Après avoir mené de nombreuses auditions sur le présent texte et entendu toutes les parties prenantes, il nous paraît évident que cette réforme n’est pas une réforme des retraites.

C’est bien plutôt une réforme qui concerne les finances de l’État, puisqu’elle doit faire baisser les déficits dans le cadre de la politique du Gouvernement, qui aura eu pour constante de baisser les impôts de production, de favoriser les plus riches et de désocialiser les salaires.

Après le « quoi qu’il en coûte » payé par la protection sociale, nous voici face au sacrifice du système de retraite sur l’autel du déficit de l’État. Ce n’est pas un hasard si cette réforme brutale fait peser l’effort sur les travailleurs et seulement sur eux.

C’est aussi une réforme témoin qui doit servir de gage à nos partenaires au sein de l’Union européenne, puisque le Gouvernement a jugé pertinent de l’inclure dans le programme de stabilité qu’il a transmis aux institutions européennes.

Faute d’être capable de proposer un véritable dessein en matière de finances publiques dans un projet de loi de programmation des finances publiques pour les années 2023 à 2027 susceptible d’être amendé, puis adopté, le Gouvernement procède par coups de force successifs. Il se ménage un chemin budgétaire par des coupes répétées dans notre protection sociale.

Cette réforme est aussi une réforme masquée du marché du travail – nous y reviendrons au cours de nos débats.

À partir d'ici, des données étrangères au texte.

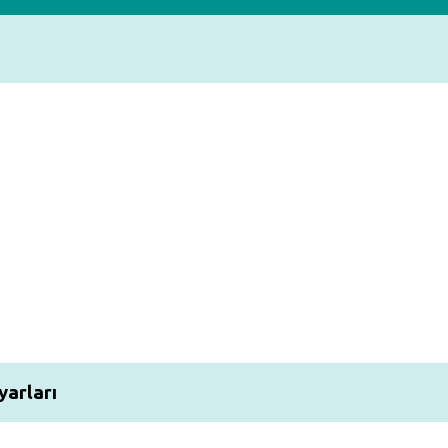
yarları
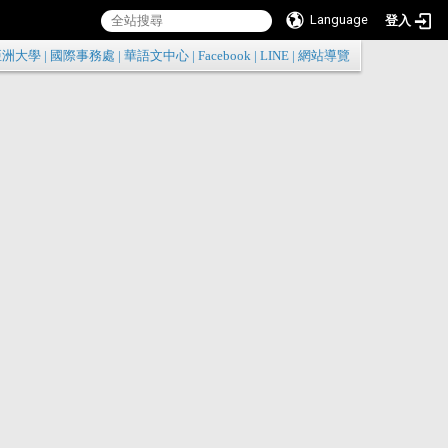
Language
登入
:::
亞洲大學
|
國際事務處
|
華語文中心
|
Facebook
|
LINE
|
網站導覽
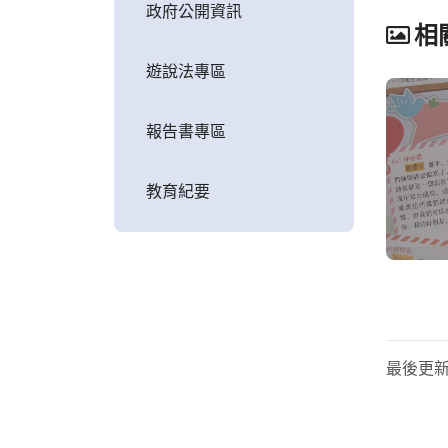
政府公開資訊
相
遊說法專區
報告書專區
教育紀要
最後更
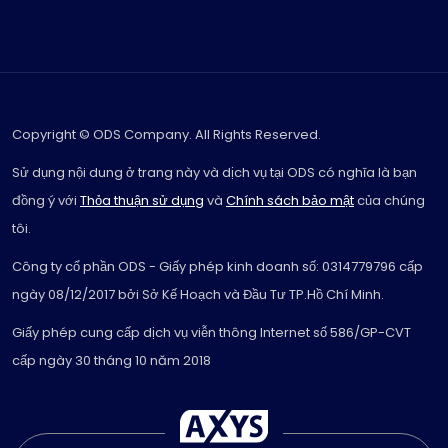
Copyright © ODS Company. All Rights Reserved.
Sử dụng nội dung ở trang này và dịch vụ tại ODS có nghĩa là bạn
đồng ý với
Thỏa thuận sử dụng
và
Chính sách bảo mật
của chúng
tôi.
Công ty cổ phần ODS - Giấy phép kinh doanh số: 0314779796 cấp
ngày 08/12/2017 bởi Sở Kế Hoạch và Đầu Tư TP.Hồ Chí Minh.
Giấy phép cung cấp dịch vụ viễn thông Internet số 586/GP-CVT
cấp ngày 30 tháng 10 năm 2018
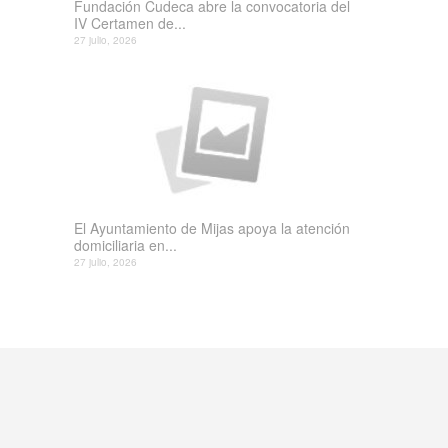
Fundación Cudeca abre la convocatoria del
IV Certamen de...
27 julio, 2026
El Ayuntamiento de Mijas apoya la atención
domiciliaria en...
27 julio, 2026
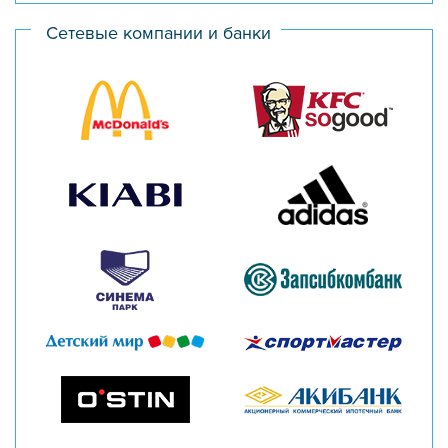
Сетевые компании и банки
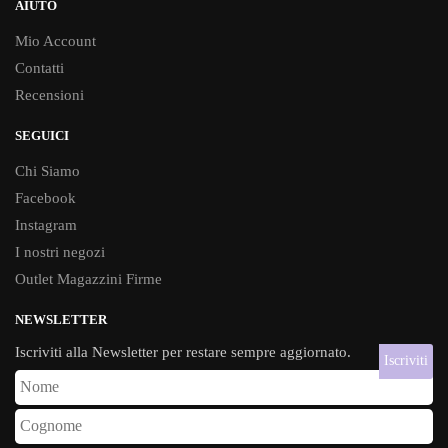
AIUTO
Mio Account
Contatti
Recensioni
SEGUICI
Chi Siamo
Facebook
Instagram
I nostri negozi
Outlet Magazzini Firme
NEWSLETTER
Iscriviti alla Newsletter per restare sempre aggiornato.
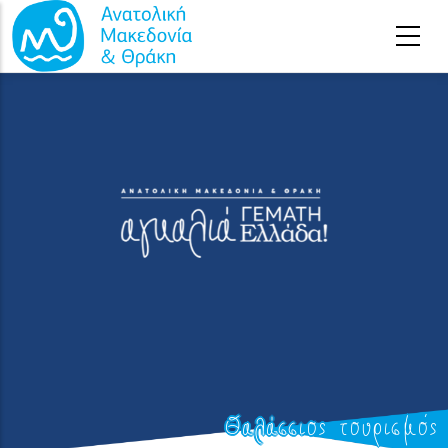
Παράκαμψη προς το κυρίως περιεχόμενο
Θαλάσσιος τουρισμός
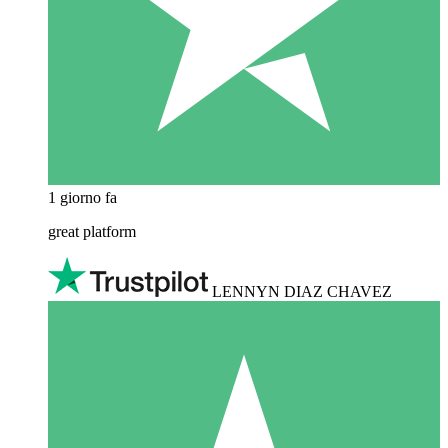
1 giorno fa
great platform
LENNYN DIAZ CHAVEZ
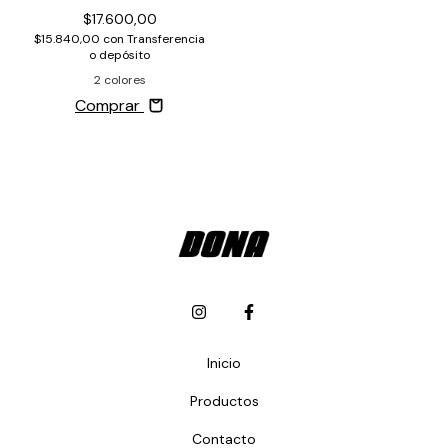
$17.600,00
$15.840,00
con
Transferencia
o depósito
2 colores
Comprar
Inicio
Productos
Contacto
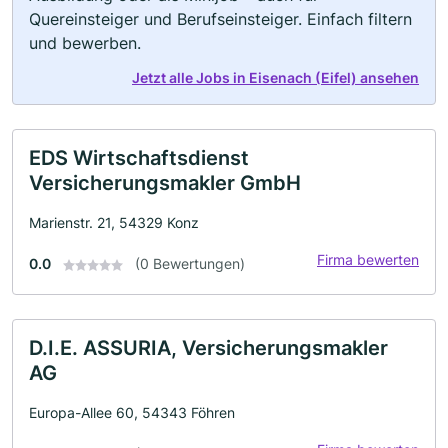
Quereinsteiger und Berufseinsteiger. Einfach filtern
und bewerben.
Jetzt alle Jobs in Eisenach (Eifel) ansehen
EDS Wirtschaftsdienst
Versicherungsmakler GmbH
Marienstr. 21, 54329 Konz
Firma bewerten
0.0
(0 Bewertungen)
D.I.E. ASSURIA, Versicherungsmakler
AG
Europa-Allee 60, 54343 Föhren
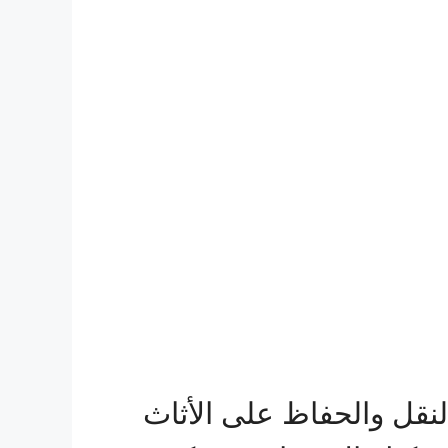
قل والحفاظ على الأثاث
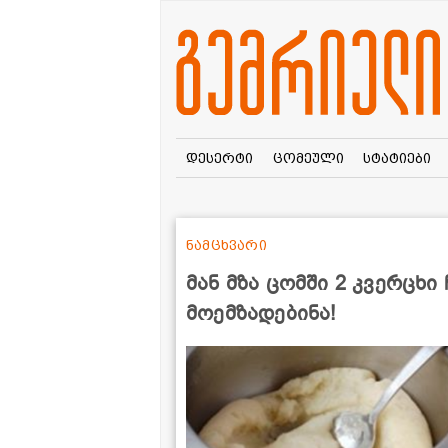
დესერტი
ცომეული
სტატიები
ნამცხვარი
მან მზა ცომში 2 კვერცხი
მოემზადებინა!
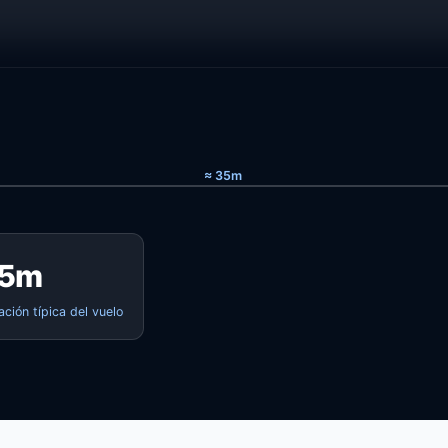
≈ 35m
5m
ación típica del vuelo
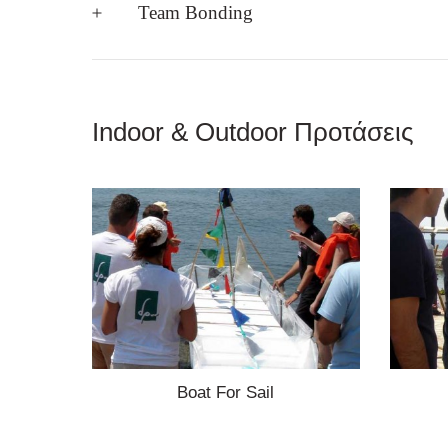
Team Bonding
Indoor & Outdoor Προτάσεις
Boat For Sail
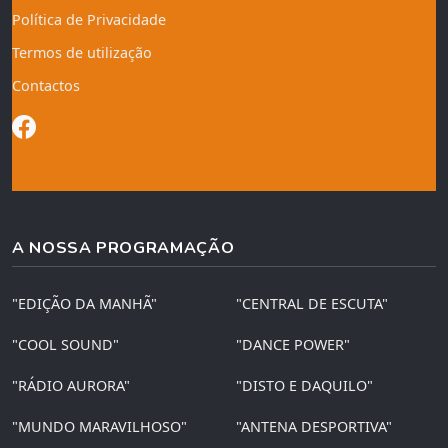
Política de Privacidade
Termos de utilização
Contactos
A NOSSA PROGRAMAÇÃO
"EDIÇÃO DA MANHÃ"
"CENTRAL DE ESCUTA"
"COOL SOUND"
"DANCE POWER"
"RÁDIO AURORA"
"DISTO E DAQUILO"
"MUNDO MARAVILHOSO"
"ANTENA DESPORTIVA"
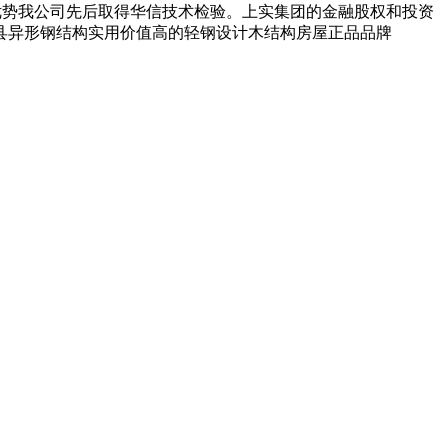
些优势我公司先后取得华信技术检验。上实集团的金融股权和投资
县异形钢结构实用价值高的轻钢设计木结构房屋正品品牌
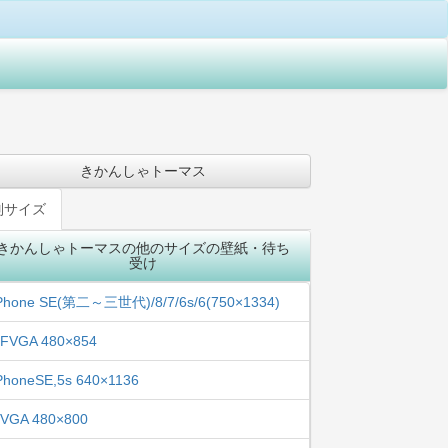
きかんしゃトーマス
別サイズ
きかんしゃトーマスの他のサイズの壁紙・待ち
受け
Phone SE(第二～三世代)/8/7/6s/6(750×1334)
FVGA 480×854
PhoneSE,5s 640×1136
VGA 480×800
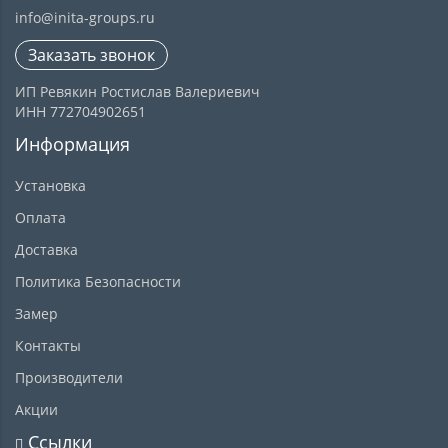
info@inita-groups.ru
Заказать звонок
ИП Ревякин Ростислав Валериевич
ИНН 772704902651
Информация
Установка
Оплата
Доставка
Политика Безопасности
Замер
Контакты
Производители
Акции
Ссылки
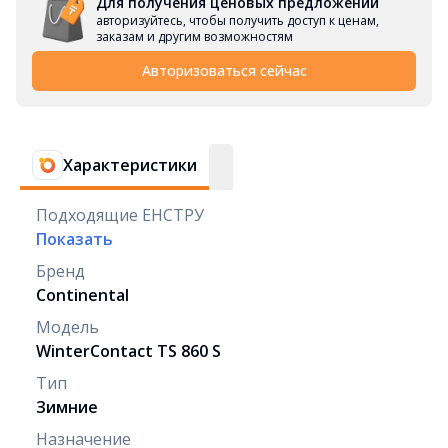
Для получения ценовых предложений
авторизуйтесь, чтобы получить доступ к ценам,
заказам и другим возможностям
Авторизоваться сейчас
Характеристики
Подходящие ЕНСТРУ
Показать
Бренд
Continental
Модель
WinterContact TS 860 S
Тип
Зимние
Назначение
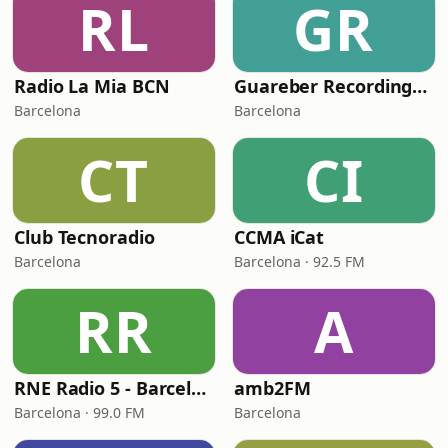
RL
GR
Radio La Mia BCN
Guareber Recordings Live Radio
Barcelona
Barcelona
CT
CI
Club Tecnoradio
CCMA iCat
Barcelona
Barcelona · 92.5 FM
RR
A
RNE Radio 5 - Barcelona
amb2FM
Barcelona · 99.0 FM
Barcelona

Dans une réforme des retraites, la question des recettes ne devrait pas être un tabou ; des solutions financières non douloureuses sont identifiables.

Nous signalons par exemple l’intérêt de revenir sur les exonérations inutiles et coûteuses de cotisations patronales auxquelles a procédé ce gouvernement. Le coût total de ces exonérations est en effet de 80 milliards d’euros par an.

Une réforme des retraites est par ailleurs inconcevable si elle n’est pas précédée, par exemple, de politiques volontaristes d’encouragement de l’emploi des seniors et de lutte contre les inégalités de salaires entre femmes et hommes. Elle ne saurait pas non plus se faire indépendamment d’une convention nationale sur les salaires, que nous appelons de nos vœux.

Le Gouvernement devrait avoir le courage de renoncer à son bricolage contre-productif pour travailler en profondeur, avec les partenaires sociaux et les parlementaires, sur ce que nous voulons comme modèle de société, comme partage des richesses, comme modèle social et comme progrès social.